Published by under Innovation

This week, I will have two postings on teaching-related projects I hope you blog readers will find interesting. Later this week, I will announce a very interesting research project I am starting this month—for which I need your help.

Today, however, I will focus on a new series of law school casebooks to be published by Carolina Academic Press. The casebooks are being designed to implement the contextual and effective learning emphases of CLEA’s BEST PRACTICES IN LEGAL EDUCATION (2007) and of the Carnegie Foundation’s EDUCATING LAWYERS (2007). For example, BEST PRACTICES recommends that law professors set high expectations, “engage the students in active learning,” “give regular and prompt feedback,” “help students improve their self-directed learning skills,” “choose teaching methods that most effectively and efficiently achieve desired outcomes,” “employ multiple methods of instruction,” and, in particular, “use context-based instruction.”

Accordingly, books in this series will:

•    Emphasize active learning;
•    Make it easier for professors to create multiple opportunities for practice and feedback;
•    Use multiple methods of instruction;
•    Focus on the application of concepts in simulated law practice contexts with a particular emphasis on problem-solving;
•    Guide students’ development of self-directed learning strategies; and
•    Be explicit about the structure of the body of law, the text and public policy.

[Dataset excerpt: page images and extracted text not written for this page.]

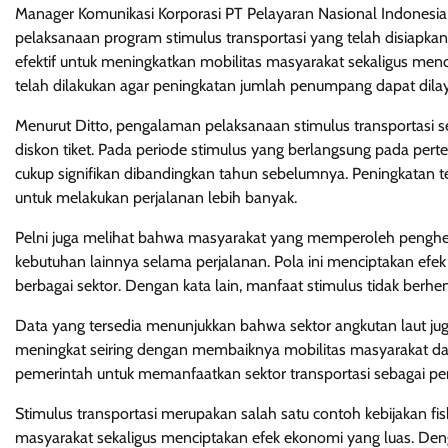
Manager Komunikasi Korporasi PT Pelayaran Nasional Indonesi
pelaksanaan program stimulus transportasi yang telah disiapk
efektif untuk meningkatkan mobilitas masyarakat sekaligus men
telah dilakukan agar peningkatan jumlah penumpang dapat dil
Menurut Ditto, pengalaman pelaksanaan stimulus transportasi
diskon tiket. Pada periode stimulus yang berlangsung pada per
cukup signifikan dibandingkan tahun sebelumnya. Peningkatan 
untuk melakukan perjalanan lebih banyak.
Pelni juga melihat bahwa masyarakat yang memperoleh penghem
kebutuhan lainnya selama perjalanan. Pola ini menciptakan ef
berbagai sektor. Dengan kata lain, manfaat stimulus tidak berhen
Data yang tersedia menunjukkan bahwa sektor angkutan laut j
meningkat seiring dengan membaiknya mobilitas masyarakat da
pemerintah untuk memanfaatkan sektor transportasi sebagai pe
Stimulus transportasi merupakan salah satu contoh kebijakan 
masyarakat sekaligus menciptakan efek ekonomi yang luas. Den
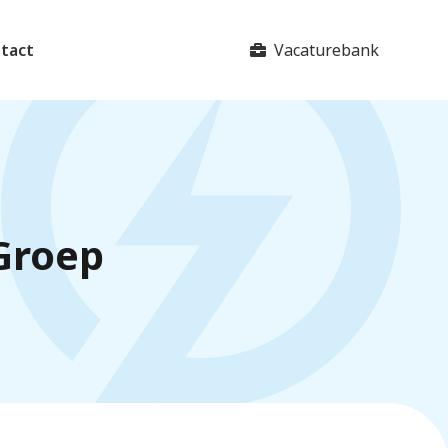
Vacaturebank
tact
 Groep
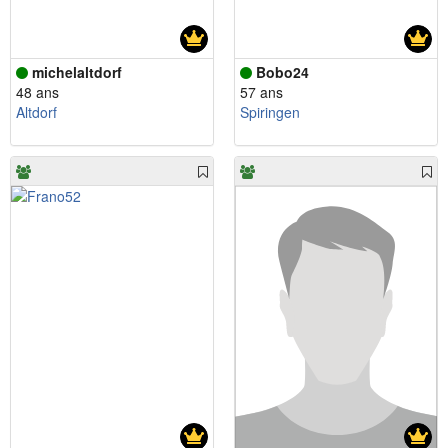
michelaltdorf
Bobo24
48 ans
57 ans
Altdorf
Spiringen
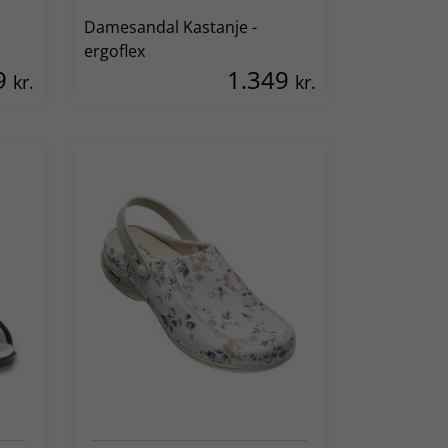
Damesandal Kastanje -
ergoflex
9
1.349
kr.
kr.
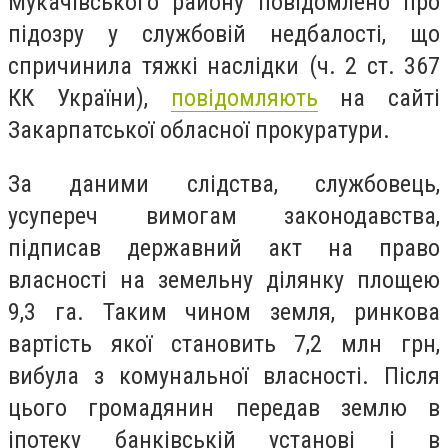
Мукачівського району повідомлено про
підозру у службовій недбалості, що
спричинила тяжкі наслідки (ч. 2 ст. 367
КК України),
повідомляють
на сайті
Закарпатської обласної прокуратури.
За даними слідства, службовець,
усупереч вимогам законодавства,
підписав державний акт на право
власності на земельну ділянку площею
9,3 га. Таким чином земля, ринкова
вартість якої становить 7,2 млн грн,
вибула з комунальної власності. Після
цього громадянин передав землю в
іпотеку банківській установі і в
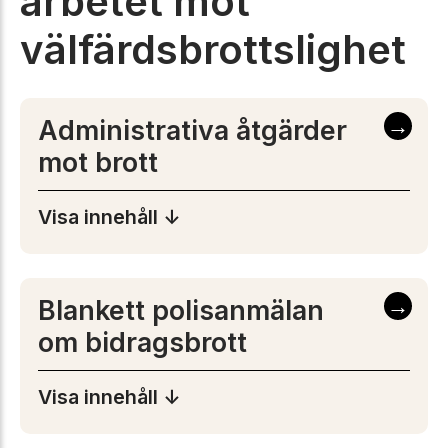
arbetet mot
välfärdsbrottslighet
→
Administrativa åtgärder
mot brott
Visa innehåll ↓
→
Blankett polisanmälan
om bidragsbrott
Visa innehåll ↓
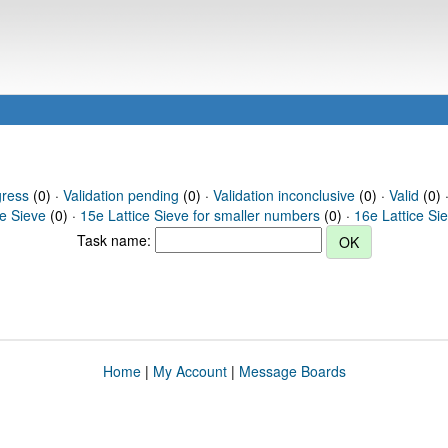
gress
(0) ·
Validation pending
(0) ·
Validation inconclusive
(0) ·
Valid
(0) ·
ce Sieve
(0) ·
15e Lattice Sieve for smaller numbers
(0) ·
16e Lattice Si
Task name:
Home
|
My Account
|
Message Boards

More concretely, here are some common features of the books:

Problem-Solving Focus : Each subject area will be introduced with a practical, law practice problem (presented as a memo from a partner, an e-mail query from a client, an excerpted transcript of a deposition or trial, a complaint that needs to be answered, etc.). The research shows that, when students read cases with such problems in mind, they are more likely to engage with the materials; they read the cases looking to learn things they feel they need to know. This approach is consistent with constructivist learning theory and research, which argues that students learn better in more authentic settings. It also provides context, which all students need so they understand why the things they are learning are valuable to learn.

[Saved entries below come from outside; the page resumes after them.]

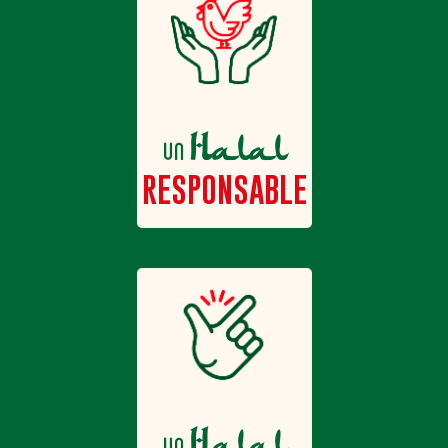
Halal
un
RESPONSABLE
Halal
un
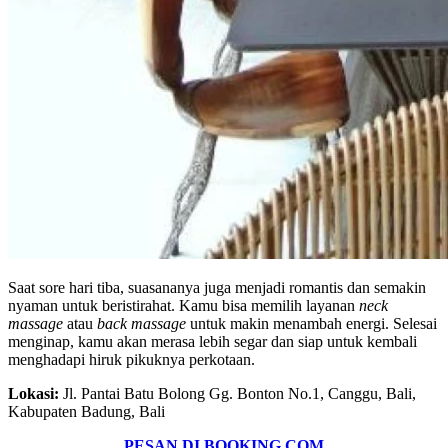
Saat sore hari tiba, suasananya juga menjadi romantis dan semakin
nyaman untuk beristirahat. Kamu bisa memilih layanan
neck
massage
atau
back massage
untuk makin menambah energi. Selesai
menginap, kamu akan merasa lebih segar dan siap untuk kembali
menghadapi hiruk pikuknya perkotaan.
Lokasi:
Jl. Pantai Batu Bolong Gg. Bonton No.1, Canggu, Bali,
Kabupaten Badung, Bali
PESAN DI BOOKING.COM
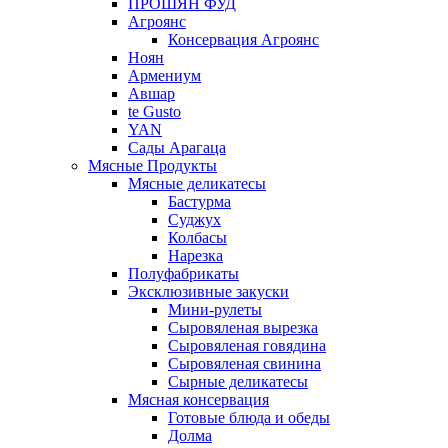
ПРОШЯН ФУД
Агроянс
Консервация Агроянс
Ноян
Армениум
Авшар
te Gusto
YAN
Сады Арагаца
Мясные Продукты
Мясные деликатесы
Бастурма
Суджух
Колбасы
Нарезка
Полуфабрикаты
Эксклюзивные закуски
Мини-рулеты
Сыровяленая вырезка
Сыровяленая говядина
Сыровяленая свинина
Сырные деликатесы
Мясная консервация
Готовые блюда и обеды
Долма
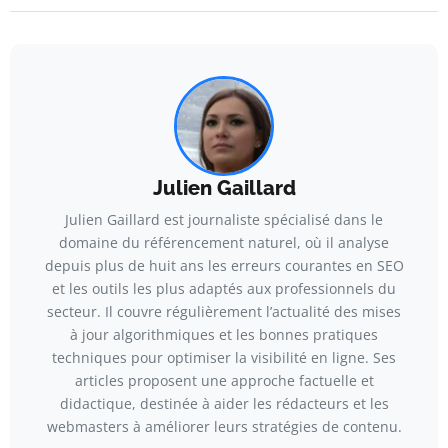
Julien Gaillard
Julien Gaillard est journaliste spécialisé dans le
domaine du référencement naturel, où il analyse
depuis plus de huit ans les erreurs courantes en SEO
et les outils les plus adaptés aux professionnels du
secteur. Il couvre régulièrement l’actualité des mises
à jour algorithmiques et les bonnes pratiques
techniques pour optimiser la visibilité en ligne. Ses
articles proposent une approche factuelle et
didactique, destinée à aider les rédacteurs et les
webmasters à améliorer leurs stratégies de contenu.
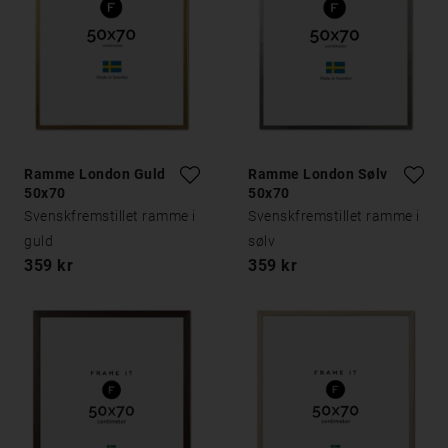
Ramme London Guld
Ramme London Sølv
50x70
50x70
Svenskfremstillet ramme i
Svenskfremstillet ramme i
guld
sølv
359 kr
359 kr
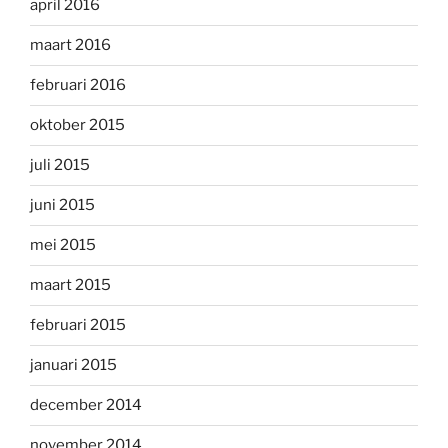
april 2016
maart 2016
februari 2016
oktober 2015
juli 2015
juni 2015
mei 2015
maart 2015
februari 2015
januari 2015
december 2014
november 2014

In addition, at least one chapter in the books will be a “problem-solving” chapter that will focus on helping students weave together what they have learned to analyze more complicated problems a lawyer in each field might encounter.

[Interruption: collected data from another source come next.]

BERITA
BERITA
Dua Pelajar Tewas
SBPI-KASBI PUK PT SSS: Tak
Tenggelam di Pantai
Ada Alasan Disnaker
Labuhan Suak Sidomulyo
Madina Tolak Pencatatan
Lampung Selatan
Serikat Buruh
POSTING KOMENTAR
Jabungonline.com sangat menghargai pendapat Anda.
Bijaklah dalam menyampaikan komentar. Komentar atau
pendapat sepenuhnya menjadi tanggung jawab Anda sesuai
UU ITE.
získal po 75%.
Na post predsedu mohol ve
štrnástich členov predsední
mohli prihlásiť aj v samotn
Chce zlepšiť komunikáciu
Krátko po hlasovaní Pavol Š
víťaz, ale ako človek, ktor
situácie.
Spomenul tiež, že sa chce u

Summary of Area of Law and Connections to Students’ Prior Knowledge : To provide the background knowledge the research shows expert legal readers need to develop before they read cases and because practicing lawyers develop background knowledge before delving into cases, the texts will provide an overview of the doctrinal area reflected in the cases before presenting the cases.

Inclusion of Learning Objectives and Lesson Overviews and Guidance as to the Big Picture of the Body of Law the Students are Learning : To empower students to control and evaluate their learning, the texts will provide students with learning objectives and overviews of how students will be learning form the text. Studies show that students learn better when they are told what they need to know and be able to do, how what they are learning fits in with what they already have learned, and how they will go about learning the new material.

Emphasis on Active Learning : The texts will engage the students in actively interacting with and thinking about what they are reading. Readers will be prompted to write, question, reflect, and analyze as they read their assignments.

Emphasis on Developing Students’ Self-Regulated Learning Skills : Studies of learning across all educational disciplines strongly suggest that students are more likely to move towards expertise when their instruction facilitates their application of cognitive strategies to learning their course material. The texts will include exercises that ask students to create their own graphic organizers, classroom note-taking guides, self-generated problems, visual concept metaphors, problem-solving methodologies, checklists, etc. First-year texts will provide greater scaffolding for students’ use of these strategies, and upper-division texts, while continuing to emphasize the need for such activities, will place greater responsibility for them on the students.

Use of Multiple Instructional Strategies : The texts and teachers’ manuals will make it easy for users to adopt multiple instructional strategies, including small group work, think-pair-share, free writing, Socratic questioning and discovery sequence instruction.

Careful Sequencing of Cases and Materials to Help Students Build Towards Mastery : The texts will be carefully sequenced with a focus on building students’ skills.

Integrated Opportunities for Practice and Feedback : Practice and feedback are crucial prerequisites to mastery; the texts will provide multiple opportunities for practice and feedback with respect to the core skills on which students will be tested—spotting issues, applying the rules, applying and distinguishing cases and analyzing with policy. Many such problems will be included in the texts and teacher’s manuals. By providing such questions and answers as a resource to professors and students, these texts will encourage professors to integrate such questions on their course webpages and classroom PowerPoint presentations.

You should not be surprised to learn that all of the law professor bloggers for this blog are authoring casebooks for this series: Steve Friedland will be writing a criminal law text; Barbara Glesner-Fines will be writing a professional responsibility text; Gerry Hess will be writing a civil procedure text; Sophie Sparrow and I will be writing a remedies text, and I will be writing a contracts text. I expect the Contracts text will be finished by November 2008.